Sunday, June 2, 2013

Climbing Outside of the Box

Tennessee 5.10
My climbing routine had started to get a little stale lately, so I decided to mix it up and sign up for a Meetup to climb in a crag that I had never been to with all new climbers that I had never met.  And to really make things interesting, I carpooled to the crag with a complete stranger (who I thought was cute).  The crag was Rose Ledge in western MA & the group ended up being a total of 10 climbers.  The crag was great - it was super hot and humid and the wall that we were working was in the shade for most of the day.  I had no idea what to expect from the day, but it was fun!

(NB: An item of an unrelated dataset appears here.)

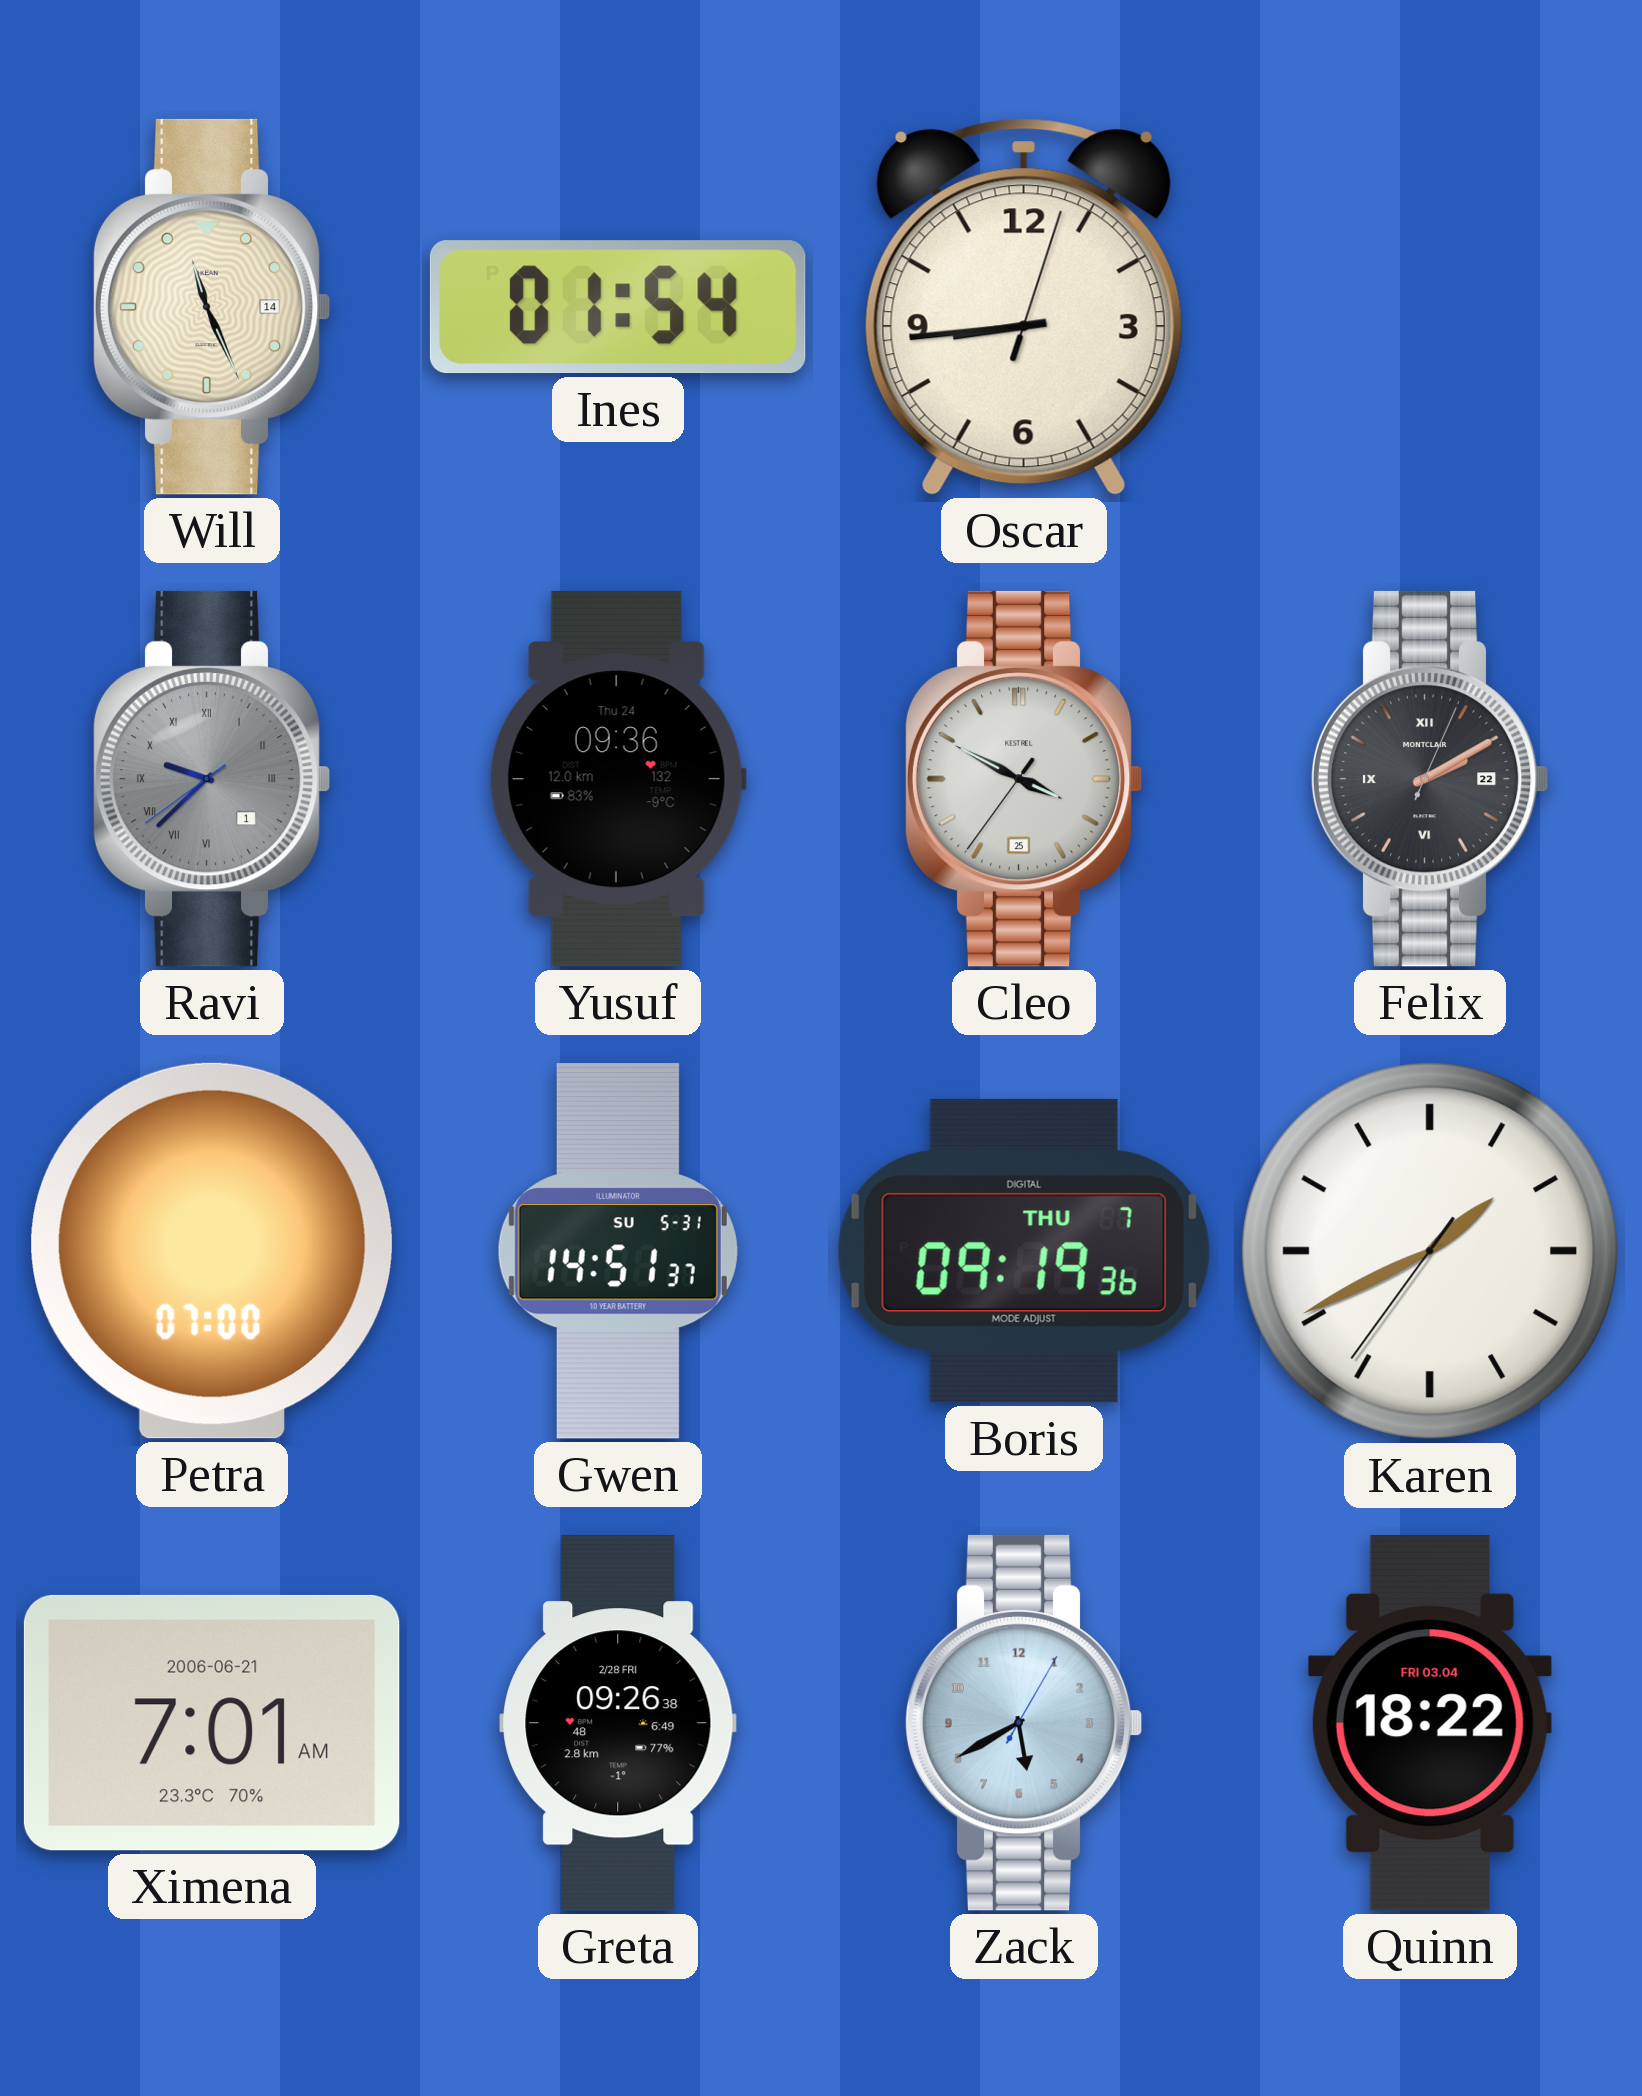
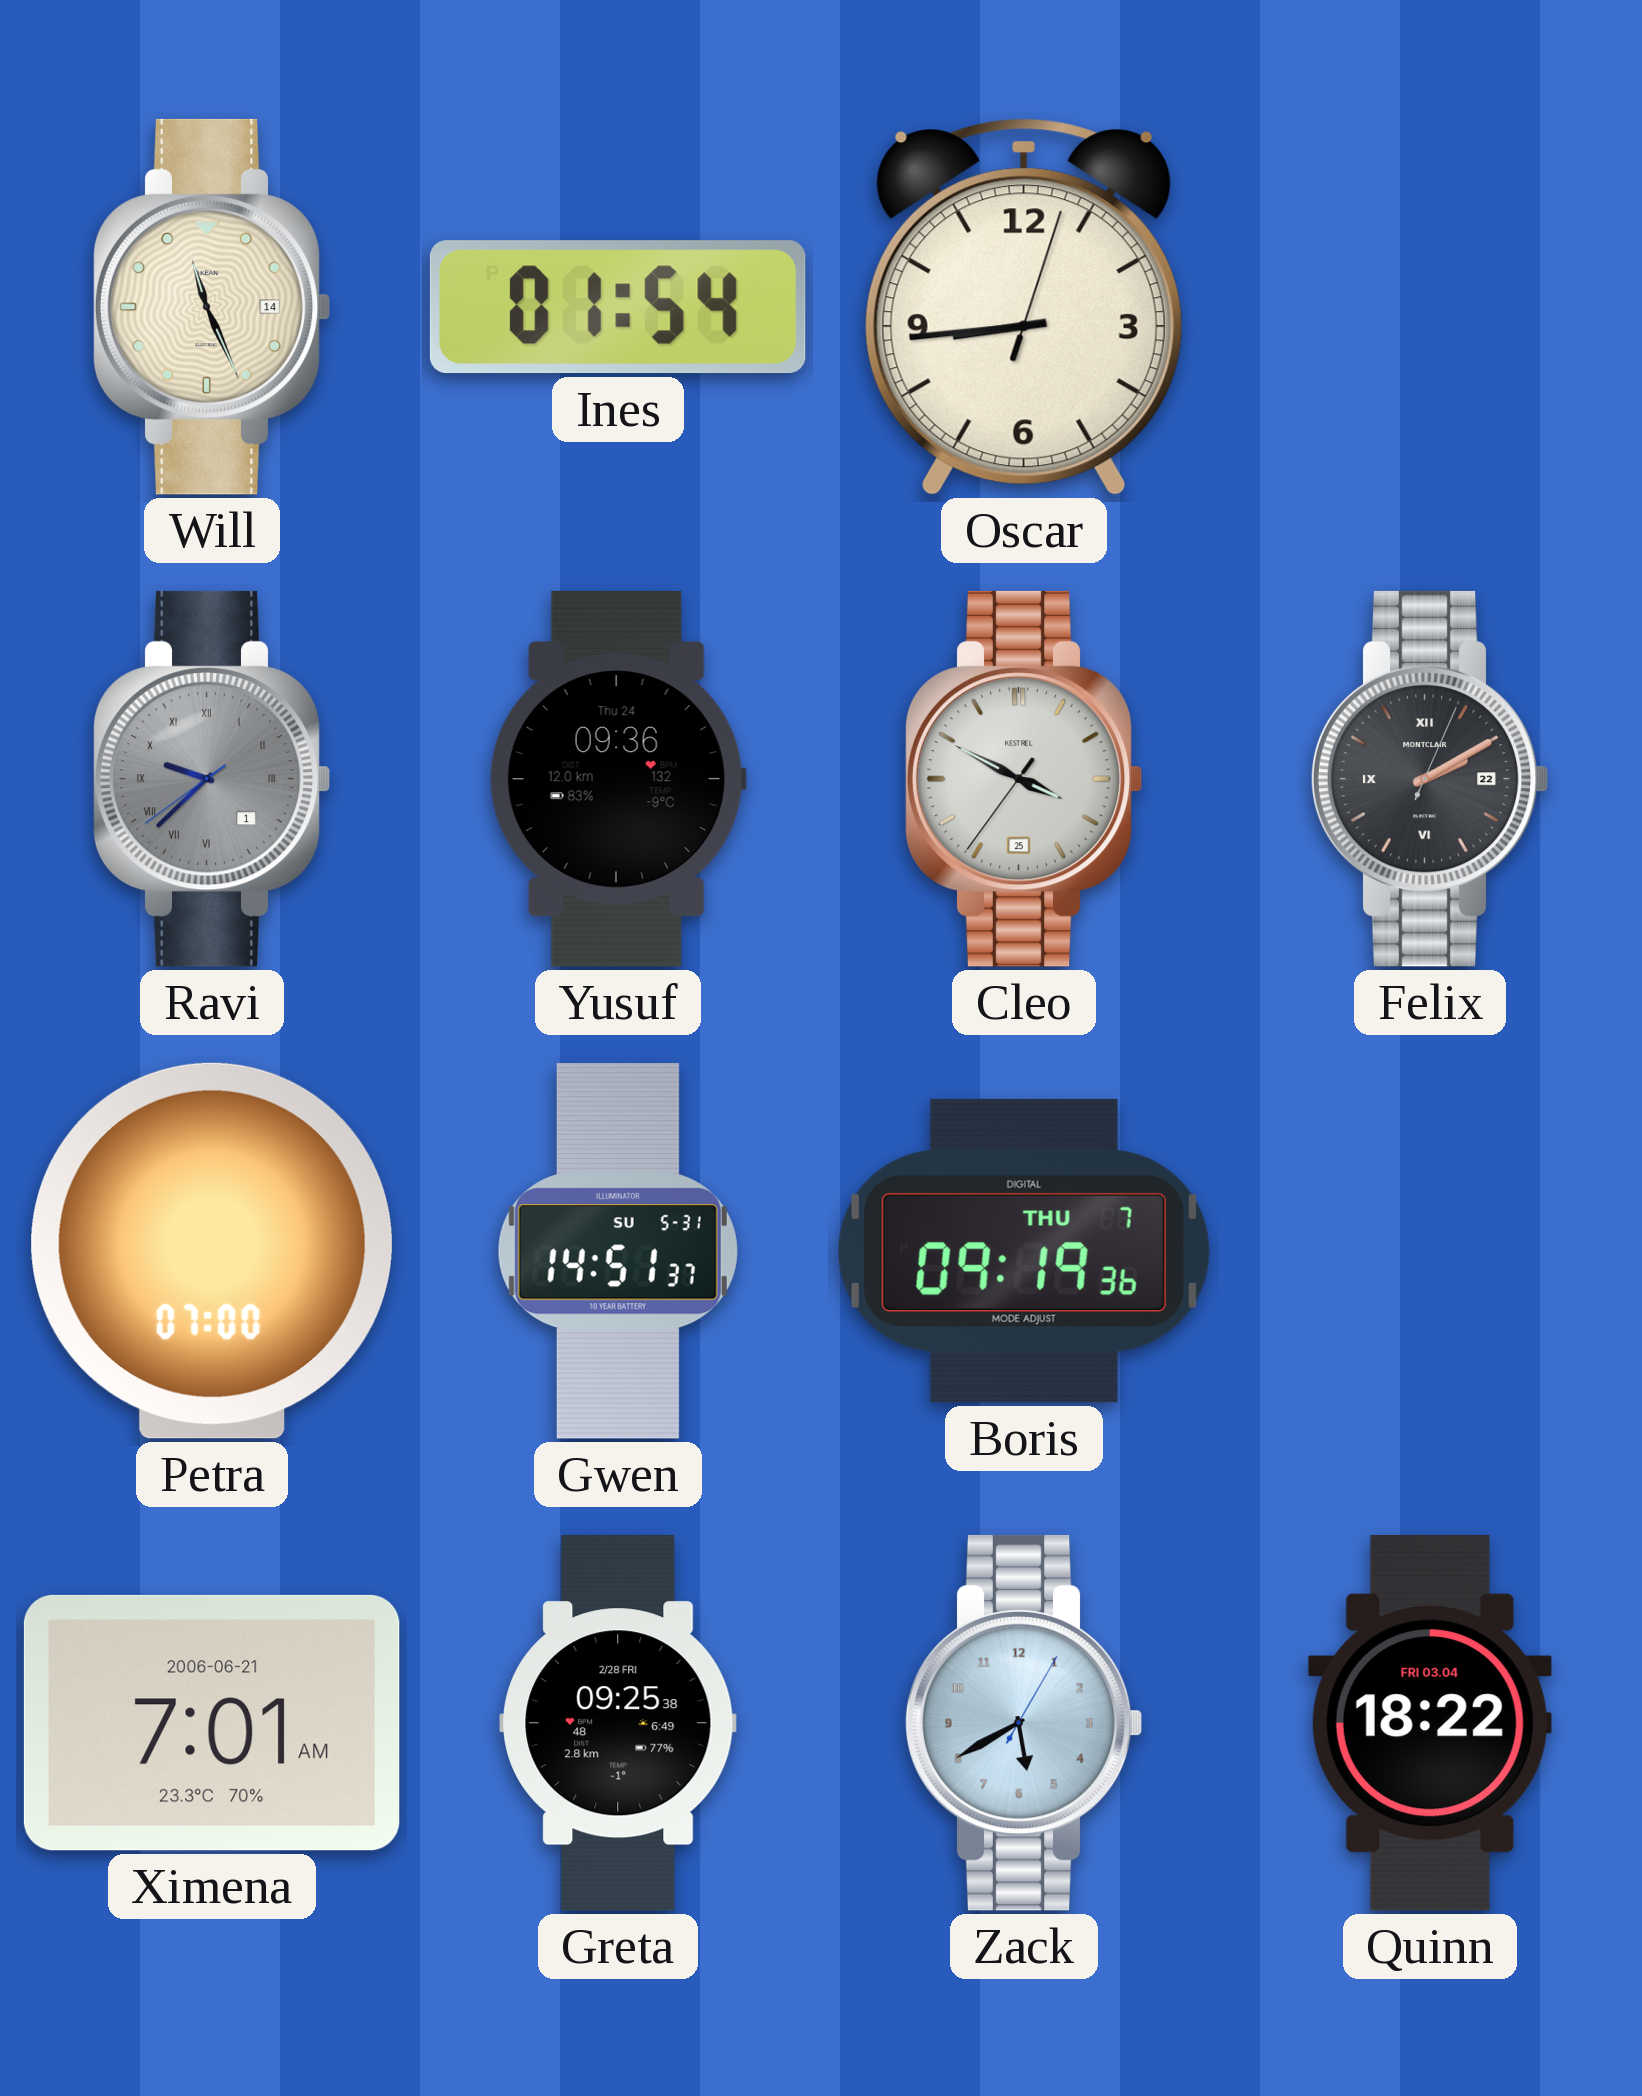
Karen: 1:40 -> none
Greta: 09:26 -> 09:25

I was a little nervous with my carpool situation as I was going to be in his car for an hour and a half & we had only exchanged a few text messages prior to meeting, but it all worked out fine.  I was a little concerned when he asked me the diameter of my rope - I'm not going lie, I had visions of him tying me up in it - but he turned out to be a pretty normal climbing dude.  We spent the ride talking about our climbing experiences, which made the time fly by.

We met up with the rest of the group at a convenience store near the crag and then followed our host to the parking lot - none of us had climbed there before, so the escort was helpful. The 25 minute uphill approach to the ledge had me covered in sweat & pretty sore, but it was worth it.  I got in 5 solid climbs on 4 routes & finished all of them: Double Helix (5.9), Widowmaker (5.10), Marie Antoinette (5.10) & Tennessee (5.10) - I climbed this route twice.  I think my favorite climb was the Widowmaker - it was tough and couldn't be finished by everyone, but I pushed through the finish.  I did a lot of finger and hand jamming on this route, which I rarely get a chance to practice. I also enjoyed the layback & roof of Marie Antoinette.  All of these climbs were quality routes & well worth the effort to get to them. I'll definitely be back to this crag again.

Our group was small enough that we really had a chance to get to know each other & support each other on our climbs.  This is when I tend to have the most fun climbing - when I can get encouragement and beta from my fellow climbers to help push me through the crux.  I definitely made some new climbing friends today & hope to climb with them again soon.